**** Supplied material
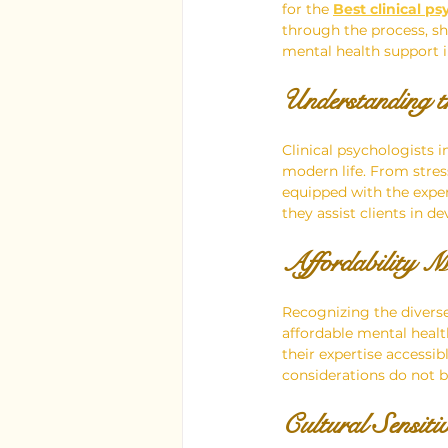
for the 
Best clinical ps
through the process, sh
mental health support in
Understanding th
Clinical psychologists i
modern life. From stres
equipped with the exper
they assist clients in 
Affordability M
Recognizing the diverse 
affordable mental healt
their expertise accessi
considerations do not 
Cultural Sensiti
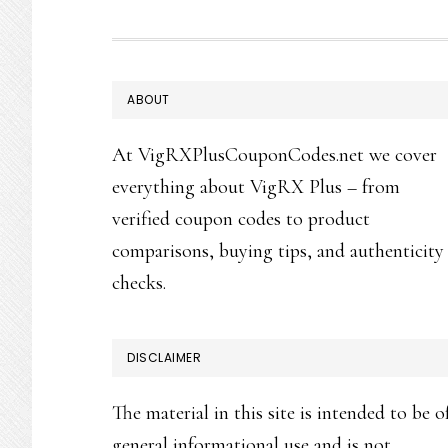
FOOTER
ABOUT
At VigRXPlusCouponCodes.net we cover
everything about VigRX Plus – from
verified coupon codes to product
comparisons, buying tips, and authenticity
checks.
DISCLAIMER
The material in this site is intended to be o
general informational use and is not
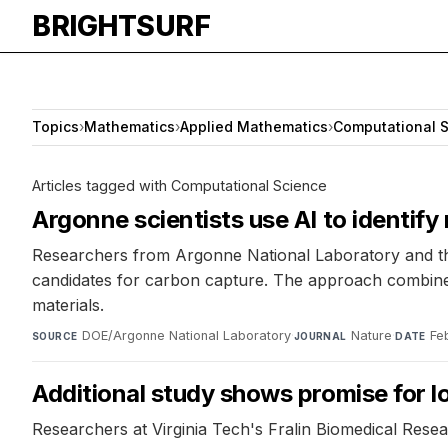
BRIGHTSURF
Topics
›
Mathematics
›
Applied Mathematics
›
Computational 
Articles tagged with Computational Science
Argonne scientists use AI to identify
Researchers from Argonne National Laboratory and th
candidates for carbon capture. The approach combines
materials.
DOE/Argonne National Laboratory
·
Nature
·
Fe
SOURCE
JOURNAL
DATE
Additional study shows promise for l
Researchers at Virginia Tech's Fralin Biomedical Resea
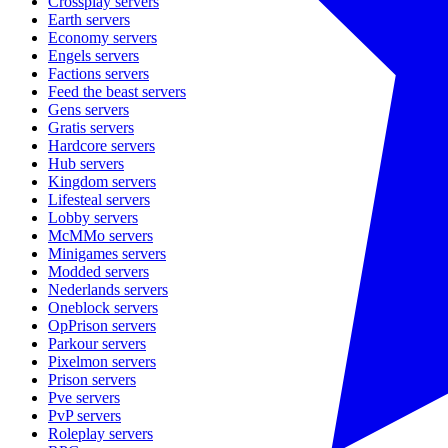
Crossplay
servers
Earth
servers
Economy
servers
Engels
servers
Factions
servers
Feed the beast
servers
Gens
servers
Gratis
servers
Hardcore
servers
Hub
servers
Kingdom
servers
Lifesteal
servers
Lobby
servers
McMMo
servers
Minigames
servers
Modded
servers
Nederlands
servers
Oneblock
servers
OpPrison
servers
Parkour
servers
Pixelmon
servers
Prison
servers
Pve
servers
PvP
servers
Roleplay
servers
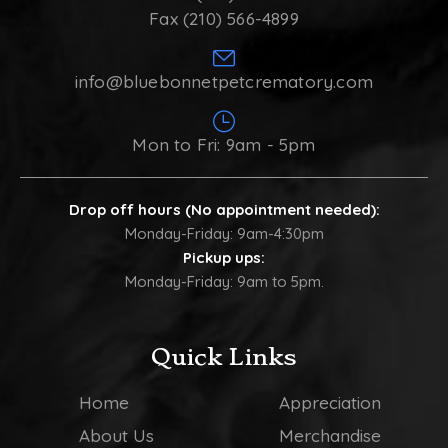
Fax (210) 566-4899
info@bluebonnetpetcrematory.com
Mon to Fri: 9am - 5pm
Drop off hours (No appointment needed):
Monday-Friday: 9am-4:30pm
Pickup ups:
Monday-Friday: 9am to 5pm.
Quick Links
Home
Appreciation
About Us
Merchandise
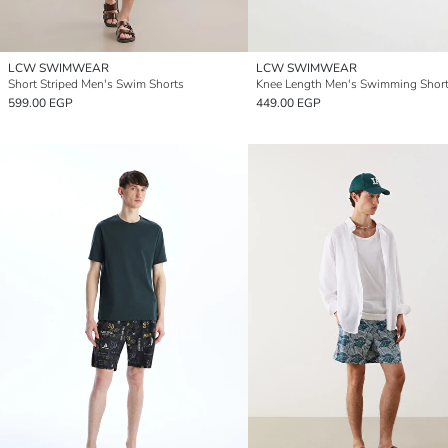
LCW SWIMWEAR
LCW SWIMWEAR
Short Striped Men's Swim Shorts
Knee Length Men's Swimming Shor
599.00 EGP
449.00 EGP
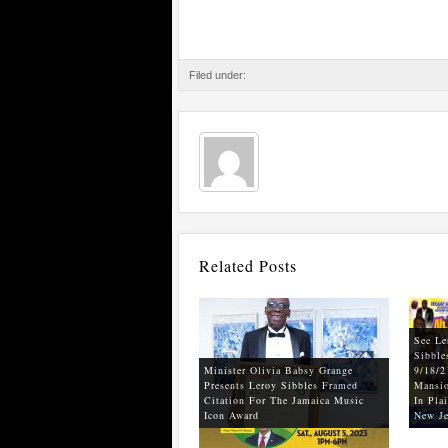
Filed under:
Related Posts
See Le
Sibble
Minister Olivia Babsy Grange
9/18/2
Presents Leroy Sibbles Framed
Mansio
Citation For The Jamaica Music
In Plai
Icon Award
New Je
********
Requirement ▸ For each line above that includes "Argonne", make a copy.

Written response ▸
Argonne scientists use AI to identify
Researchers from Argonne National Laboratory and th
DOE/Argonne National Laboratory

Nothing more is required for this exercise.